L'exposition « Aubrey Beardsley (1872-1898) » présentée par les commissaires

Découvrez l'exposition « Aubrey Beardsley (1872-1898) » commentée par ses commissaires, Élise Dubreuil, conservatrice arts décoratifs au musée d'Orsay et Leïla Jarbouai, conservatrice arts graphiques au musée d'Orsay. Cette présentation exceptionnelle du travail de Beardsley est la première monographie en France consacrée à ce créateur original mais aussi la première d'importance en Europe depuis celle du Victoria & Albert Museum en 1966. L'exposition s'est tenue au musée d'Orsay du 13 octobre 2020 au 10 janvier 2021 mais n'a connu que trois semaines d'ouverture au public, du fait de la fermeture des musées pour raison sanitaire.  

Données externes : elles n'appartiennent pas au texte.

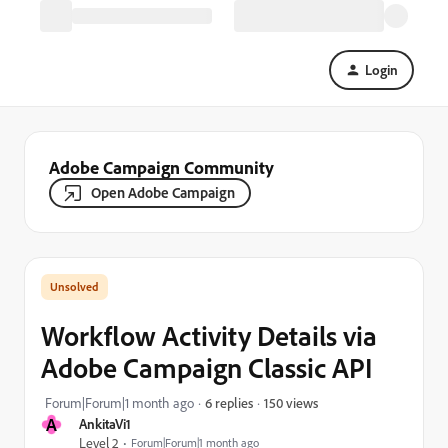
Login
Adobe Campaign Community
Open Adobe Campaign
Workflow Activity Details via
Adobe Campaign Classic API
150 views
Forum|Forum|1 month ago
6 replies
A
AnkitaVi1
Level 2
Forum|Forum|1 month ago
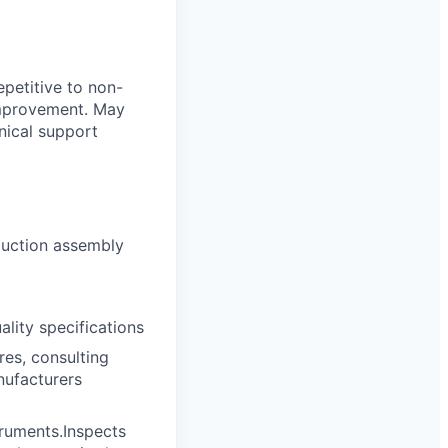
petitive to non-
improvement. May
hnical support
oduction assembly
lity specifications
es, consulting
nufacturers
truments.Inspects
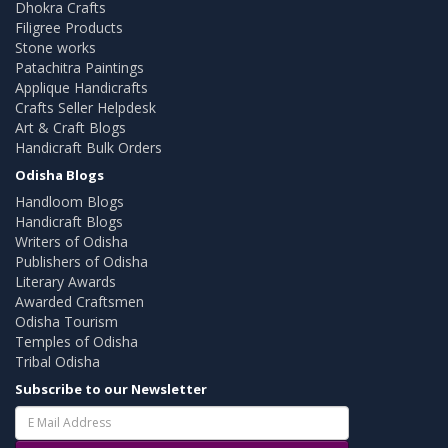
Dhokra Crafts
Filigree Products
Stone works
Patachitra Paintings
Applique Handicrafts
Crafts Seller Helpdesk
Art & Craft Blogs
Handicraft Bulk Orders
Odisha Blogs
Handloom Blogs
Handicraft Blogs
Writers of Odisha
Publishers of Odisha
Literary Awards
Awarded Craftsmen
Odisha Tourism
Temples of Odisha
Tribal Odisha
Subscribe to our Newsletter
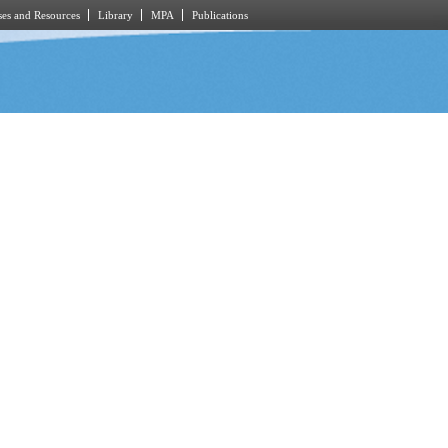
es and Resources
Library
MPA
Publications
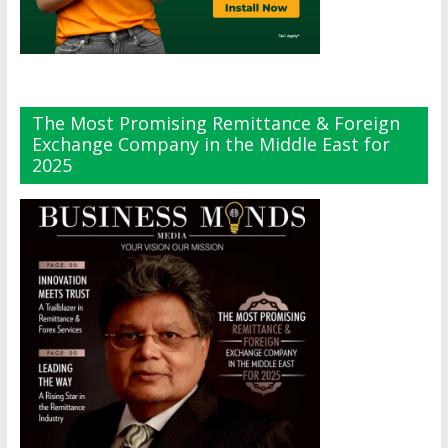
The Most Promising Remittance & Foreign
Exchange Company in the Middle East for
2025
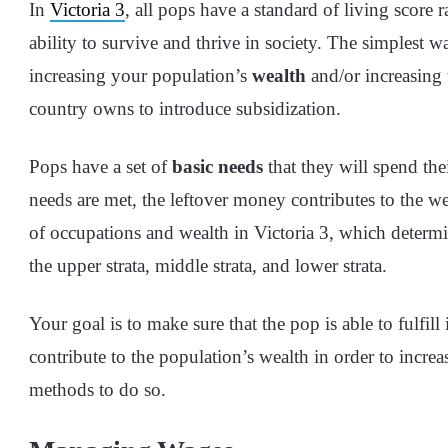
In
Victoria 3
, all pops have a standard of living score
ability to survive and thrive in society. The simplest wa
increasing your population’s
wealth
and/or increasing
country owns to introduce subsidization.
Pops have a set of
basic needs
that they will spend the
needs are met, the leftover money contributes to the we
of occupations and wealth in Victoria 3, which determ
the upper strata, middle strata, and lower strata.
Your goal is to make sure that the pop is able to fulfil
contribute to the population’s wealth in order to increa
methods to do so.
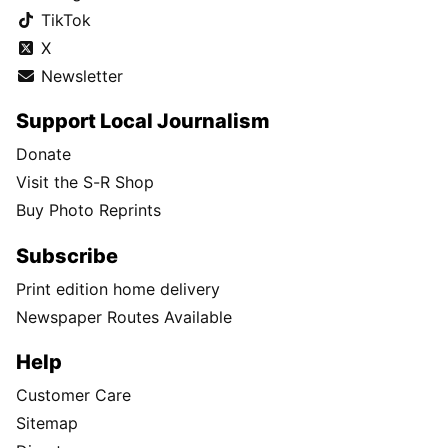
TikTok
X
Newsletter
Support Local Journalism
Donate
Visit the S-R Shop
Buy Photo Reprints
Subscribe
Print edition home delivery
Newspaper Routes Available
Help
Customer Care
Sitemap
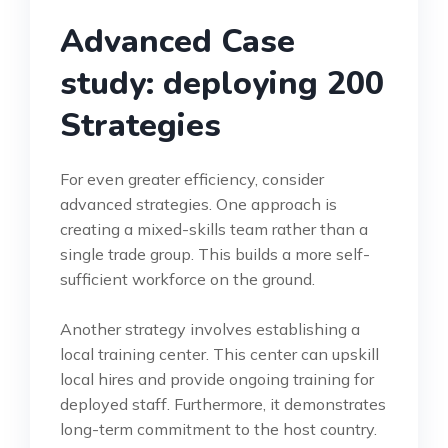
Advanced Case
study: deploying 200
Strategies
For even greater efficiency, consider
advanced strategies. One approach is
creating a mixed-skills team rather than a
single trade group. This builds a more self-
sufficient workforce on the ground.
Another strategy involves establishing a
local training center. This center can upskill
local hires and provide ongoing training for
deployed staff. Furthermore, it demonstrates
long-term commitment to the host country.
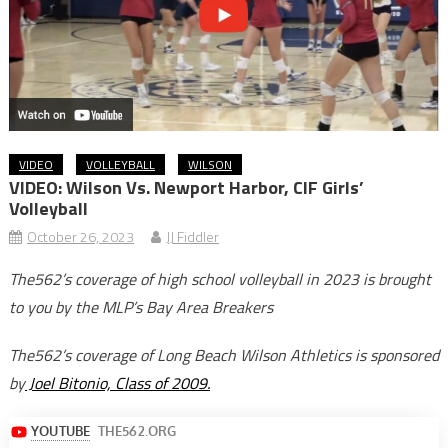
VIDEO
VOLLEYBALL
WILSON
VIDEO: Wilson Vs. Newport Harbor, CIF Girls’
Volleyball
October 26, 2023
JJ Fiddler
The562’s coverage of high school volleyball in 2023 is brought
to you by the MLP’s Bay Area Breakers
The562’s coverage of Long Beach Wilson Athletics is sponsored
by
Joel Bitonio, Class of 2009.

Aubrey Beardsley (1872-1898)

Aubrey Beardsley (1872-1898) disparaît à l'âge de vingt-cinq ans, en pleine ascension. La grande diffusion de l'œuvre de cet artiste prolifique en a fait un acteur incontournable de la scène londonienne des années 1890.

À vingt ans, Aubrey Beardsley reçoit sa première commande importante de l'éditeur J.M. Dent : l'illustration de La Mort d'Arthur de Thomas Malory, pour laquelle il réalise plusieurs centaines de dessins et qui lui permet de vivre désormais de son art. Revues, recueils, poésie, romans, en quelques années, son travail se diffuse à travers la production éditoriale anglaise. Les illustrations qu'il réalise pour Salomé d'Oscar Wilde figurent parmi les plus célèbres de l'artiste.

Le paroxysme, The Climax (Le paroxysme), Beardsley
Le paroxysme, The Climax (Le paroxysme), Beardsley ©Marcus leith / Marcus J Leith

Les dessins de cette figure originale de l'Angleterre fin-de-siècle, dessins vifs et virtuoses, en noir et blanc, mettent en scène un univers étrange, érotique, audacieux et anticonformiste. Son style très personnel, aisément reconnaissable, allié à la large diffusion de ses travaux, font de lui un phénomène, à tel point que le critique Max Beerbohm qualifie les années 1890 à Londres de « Beardsley Period ».